Task instructions ::
Range to copy from the entries below: the line containing "First Time Home Buyer" through the line containing "countries have launched", inclusive. Retype only those lines, exactly, without any images.

Records shown ::

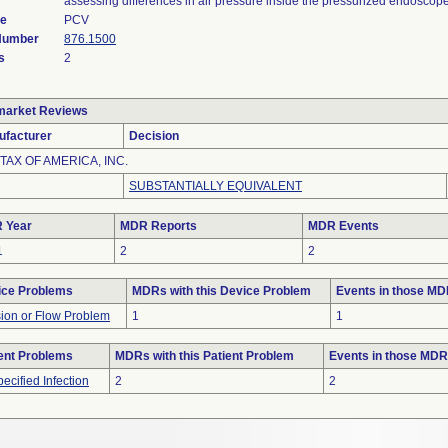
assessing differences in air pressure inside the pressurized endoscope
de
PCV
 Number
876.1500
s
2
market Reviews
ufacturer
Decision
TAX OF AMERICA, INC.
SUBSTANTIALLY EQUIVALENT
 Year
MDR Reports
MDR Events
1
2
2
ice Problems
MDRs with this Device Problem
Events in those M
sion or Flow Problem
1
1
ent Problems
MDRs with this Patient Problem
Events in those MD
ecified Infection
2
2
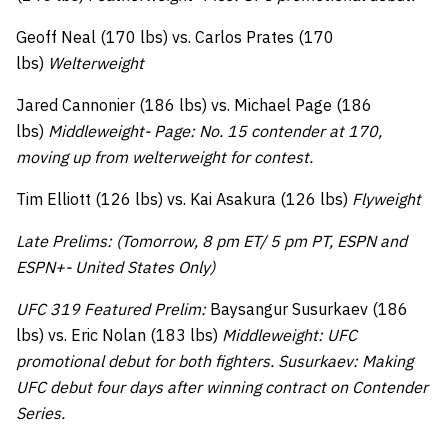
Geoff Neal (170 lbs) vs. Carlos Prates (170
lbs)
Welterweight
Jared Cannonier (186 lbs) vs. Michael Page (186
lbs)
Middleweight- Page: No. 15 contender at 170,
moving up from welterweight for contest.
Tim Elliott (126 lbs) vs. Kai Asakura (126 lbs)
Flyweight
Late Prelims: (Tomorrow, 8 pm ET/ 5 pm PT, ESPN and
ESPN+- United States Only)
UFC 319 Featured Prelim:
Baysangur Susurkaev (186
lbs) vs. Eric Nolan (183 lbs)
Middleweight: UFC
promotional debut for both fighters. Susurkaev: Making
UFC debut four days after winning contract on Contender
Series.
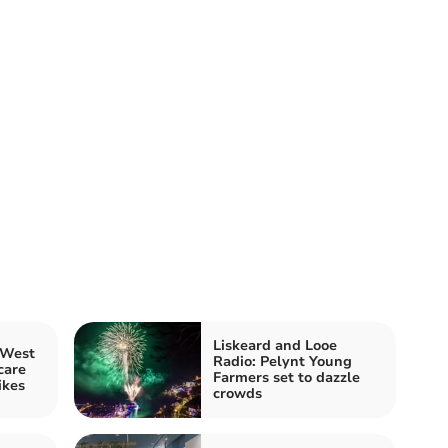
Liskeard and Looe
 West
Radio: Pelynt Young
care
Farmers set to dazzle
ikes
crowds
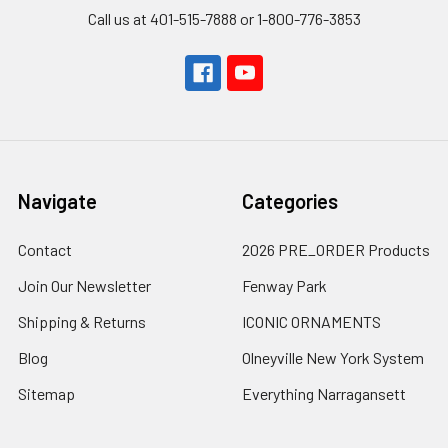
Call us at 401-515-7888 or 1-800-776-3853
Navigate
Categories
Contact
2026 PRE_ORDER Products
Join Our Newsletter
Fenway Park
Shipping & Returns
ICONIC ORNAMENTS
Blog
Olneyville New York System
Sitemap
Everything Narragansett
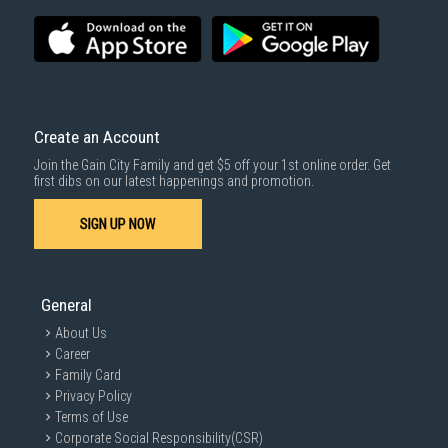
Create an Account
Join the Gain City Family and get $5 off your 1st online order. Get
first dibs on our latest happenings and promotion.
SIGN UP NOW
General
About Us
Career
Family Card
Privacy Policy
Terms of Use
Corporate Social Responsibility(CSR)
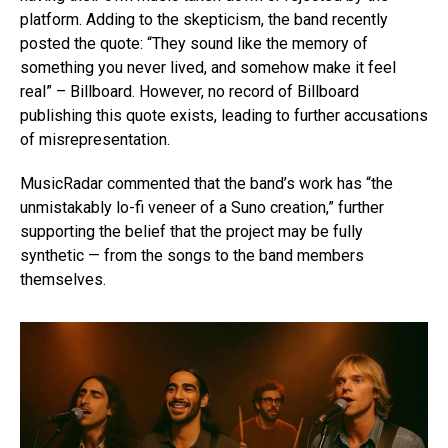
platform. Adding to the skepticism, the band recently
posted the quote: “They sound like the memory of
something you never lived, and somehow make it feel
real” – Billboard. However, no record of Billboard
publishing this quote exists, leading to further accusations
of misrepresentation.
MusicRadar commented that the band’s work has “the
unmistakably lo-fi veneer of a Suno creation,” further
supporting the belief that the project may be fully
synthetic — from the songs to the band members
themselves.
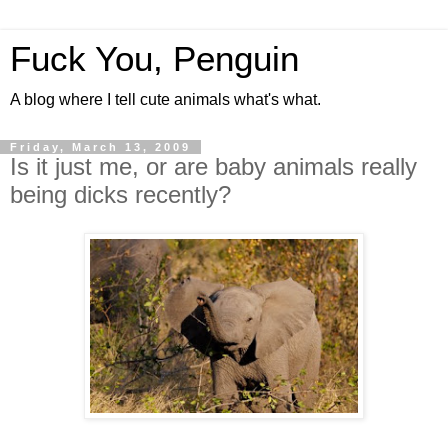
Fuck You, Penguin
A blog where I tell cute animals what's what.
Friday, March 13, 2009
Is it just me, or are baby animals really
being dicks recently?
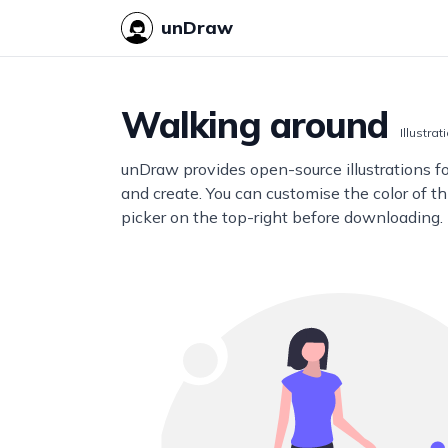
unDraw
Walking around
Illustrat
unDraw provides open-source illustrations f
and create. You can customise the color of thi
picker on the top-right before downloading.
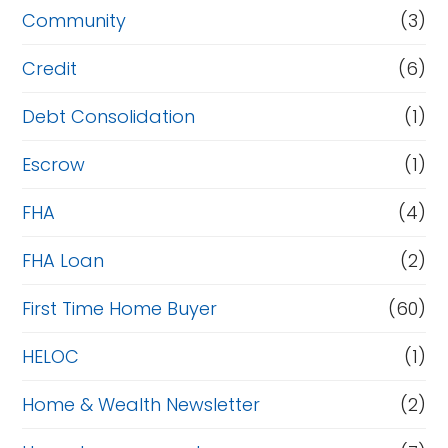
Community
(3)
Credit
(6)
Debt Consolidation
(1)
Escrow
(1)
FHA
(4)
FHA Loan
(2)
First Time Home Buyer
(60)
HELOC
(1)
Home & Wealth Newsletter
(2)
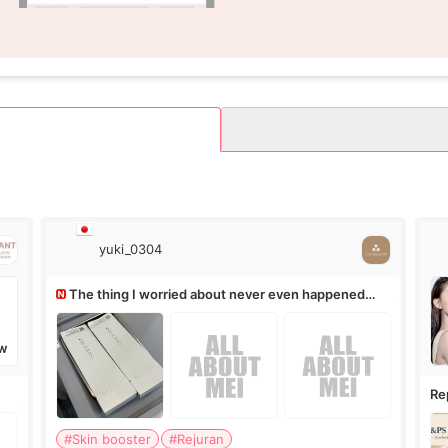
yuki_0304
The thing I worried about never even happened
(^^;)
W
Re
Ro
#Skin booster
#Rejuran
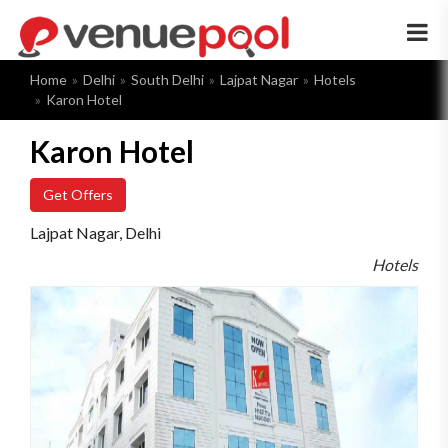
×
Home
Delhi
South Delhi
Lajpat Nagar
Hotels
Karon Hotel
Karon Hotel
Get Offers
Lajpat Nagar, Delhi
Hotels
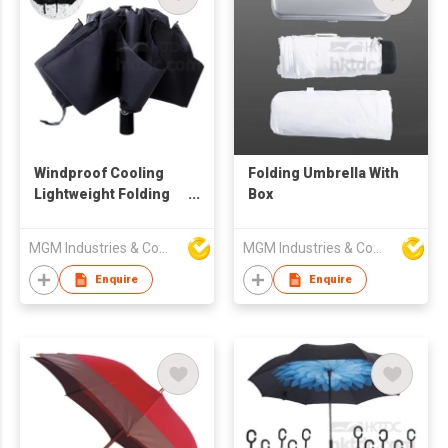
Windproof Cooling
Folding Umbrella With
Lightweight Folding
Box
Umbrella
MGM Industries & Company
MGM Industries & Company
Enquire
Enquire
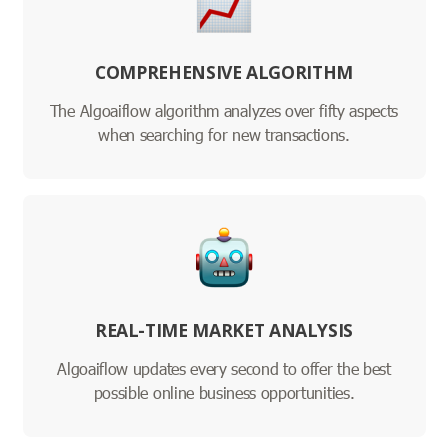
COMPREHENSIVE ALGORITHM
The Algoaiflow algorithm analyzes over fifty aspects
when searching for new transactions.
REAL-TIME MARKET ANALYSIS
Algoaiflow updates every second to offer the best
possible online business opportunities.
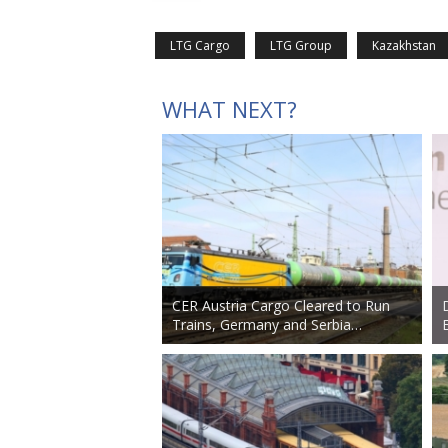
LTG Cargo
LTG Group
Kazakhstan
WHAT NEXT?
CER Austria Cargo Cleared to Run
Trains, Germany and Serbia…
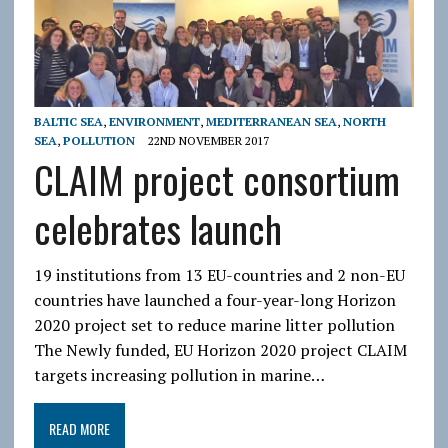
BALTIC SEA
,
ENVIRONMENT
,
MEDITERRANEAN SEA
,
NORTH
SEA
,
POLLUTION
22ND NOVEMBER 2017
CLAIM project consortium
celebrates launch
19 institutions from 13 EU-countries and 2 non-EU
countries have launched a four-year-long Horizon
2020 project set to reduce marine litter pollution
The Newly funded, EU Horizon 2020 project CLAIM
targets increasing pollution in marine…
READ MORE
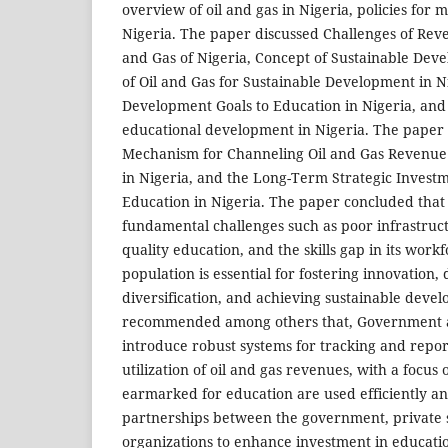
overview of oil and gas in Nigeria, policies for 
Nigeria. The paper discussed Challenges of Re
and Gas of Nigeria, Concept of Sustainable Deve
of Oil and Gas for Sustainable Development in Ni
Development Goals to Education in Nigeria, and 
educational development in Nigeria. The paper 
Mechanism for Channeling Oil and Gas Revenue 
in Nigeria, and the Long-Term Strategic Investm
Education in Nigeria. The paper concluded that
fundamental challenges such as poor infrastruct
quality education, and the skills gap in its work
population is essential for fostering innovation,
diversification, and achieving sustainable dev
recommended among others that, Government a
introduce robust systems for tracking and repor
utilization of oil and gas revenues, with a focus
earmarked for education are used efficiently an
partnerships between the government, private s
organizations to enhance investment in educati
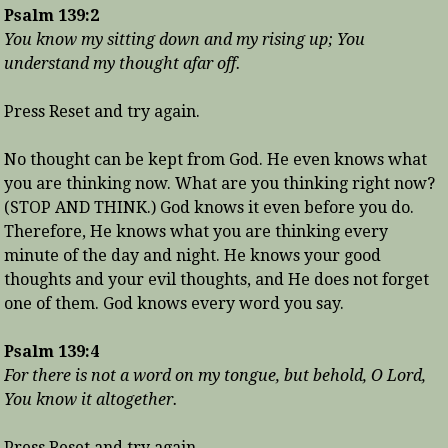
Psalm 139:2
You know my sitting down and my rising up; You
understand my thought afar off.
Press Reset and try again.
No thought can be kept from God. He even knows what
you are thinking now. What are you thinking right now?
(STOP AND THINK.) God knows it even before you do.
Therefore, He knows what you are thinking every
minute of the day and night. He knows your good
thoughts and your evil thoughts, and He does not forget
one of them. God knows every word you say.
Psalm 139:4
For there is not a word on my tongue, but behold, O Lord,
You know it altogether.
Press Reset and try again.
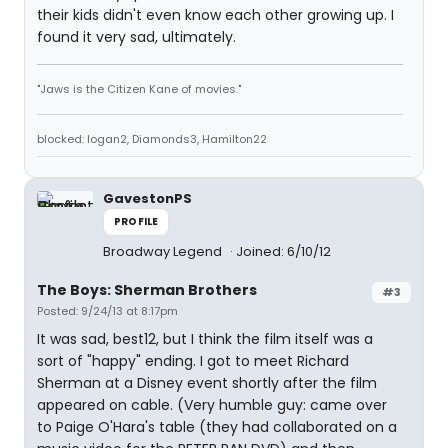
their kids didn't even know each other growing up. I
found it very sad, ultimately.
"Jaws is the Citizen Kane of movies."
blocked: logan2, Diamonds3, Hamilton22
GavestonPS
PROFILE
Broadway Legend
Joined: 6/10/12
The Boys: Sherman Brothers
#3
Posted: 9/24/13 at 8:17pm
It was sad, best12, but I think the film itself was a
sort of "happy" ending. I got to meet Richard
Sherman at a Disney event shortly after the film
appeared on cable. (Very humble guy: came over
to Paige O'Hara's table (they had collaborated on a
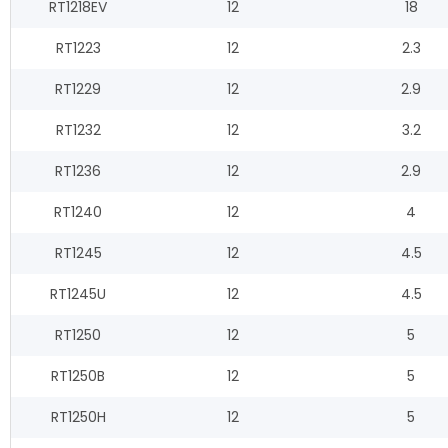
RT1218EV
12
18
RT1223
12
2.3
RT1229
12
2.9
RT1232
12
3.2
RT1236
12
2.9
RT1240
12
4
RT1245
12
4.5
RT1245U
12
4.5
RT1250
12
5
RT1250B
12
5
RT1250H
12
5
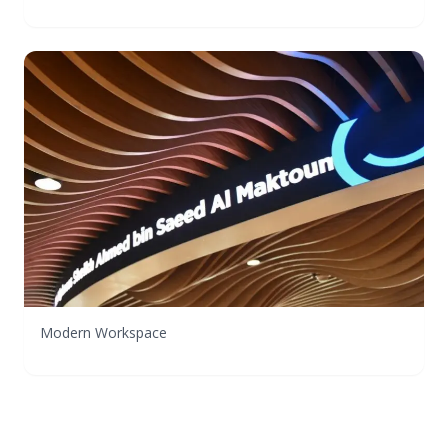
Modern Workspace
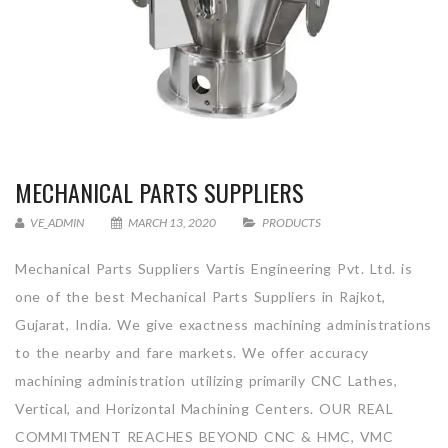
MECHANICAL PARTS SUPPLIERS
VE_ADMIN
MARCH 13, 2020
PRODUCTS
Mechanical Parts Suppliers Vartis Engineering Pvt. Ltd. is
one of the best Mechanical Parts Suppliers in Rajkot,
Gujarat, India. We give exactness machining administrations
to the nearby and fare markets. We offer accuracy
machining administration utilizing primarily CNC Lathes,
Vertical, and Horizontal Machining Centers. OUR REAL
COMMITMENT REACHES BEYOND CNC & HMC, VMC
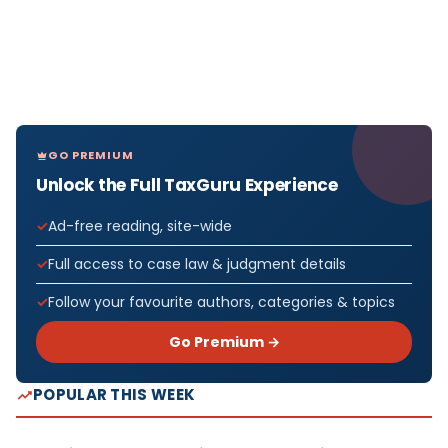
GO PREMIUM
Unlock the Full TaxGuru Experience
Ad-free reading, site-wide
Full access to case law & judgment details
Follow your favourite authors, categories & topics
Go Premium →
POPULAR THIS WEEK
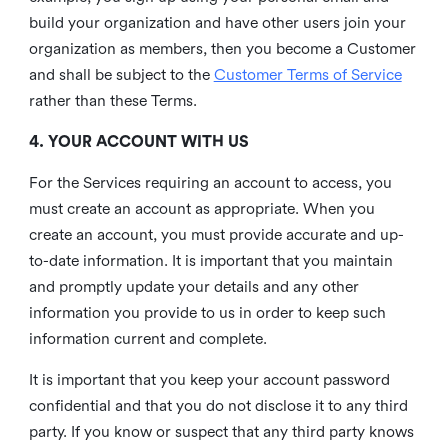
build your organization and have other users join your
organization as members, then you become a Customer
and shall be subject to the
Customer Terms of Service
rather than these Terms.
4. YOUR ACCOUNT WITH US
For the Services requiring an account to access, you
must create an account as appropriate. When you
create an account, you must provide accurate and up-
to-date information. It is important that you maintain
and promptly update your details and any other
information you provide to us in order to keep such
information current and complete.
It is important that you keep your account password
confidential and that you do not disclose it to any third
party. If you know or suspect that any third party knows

Result of the task ::
First Time Home Buyer
(60)
HELOC
(1)
Home & Wealth Newsletter
(2)
yuki_0304
The thing I worried about never even happened
(^^;)
W
Re
Ro
#Skin booster
#Rejuran
×
Home
Delhi
South Delhi
Lajpat Nagar
Hotels
Karon Hotel
Karon Hotel
Get Offers
Lajpat Nagar, Delhi
Hotels
Windproof Cooling
Folding Umbrella With
Lightweight Folding
Box
Umbrella
MGM Industries & Company
MGM Industries & Company
Enquire
Enquire
COMPREHENSIVE ALGORITHM
The Algoaiflow algorithm analyzes over fifty aspects
when searching for new transactions.
REAL-TIME MARKET ANALYSIS
Algoaiflow updates every second to offer the best
possible online business opportunities.
LTG Cargo
LTG Group
Kazakhstan
WHAT NEXT?
CER Austria Cargo Cleared to Run
Trains, Germany and Serbia…
BALTIC SEA
,
ENVIRONMENT
,
MEDITERRANEAN SEA
,
NORTH
SEA
,
POLLUTION
22ND NOVEMBER 2017
CLAIM project consortium
celebrates launch
19 institutions from 13 EU-countries and 2 non-EU
countries have launched a four-year-long Horizon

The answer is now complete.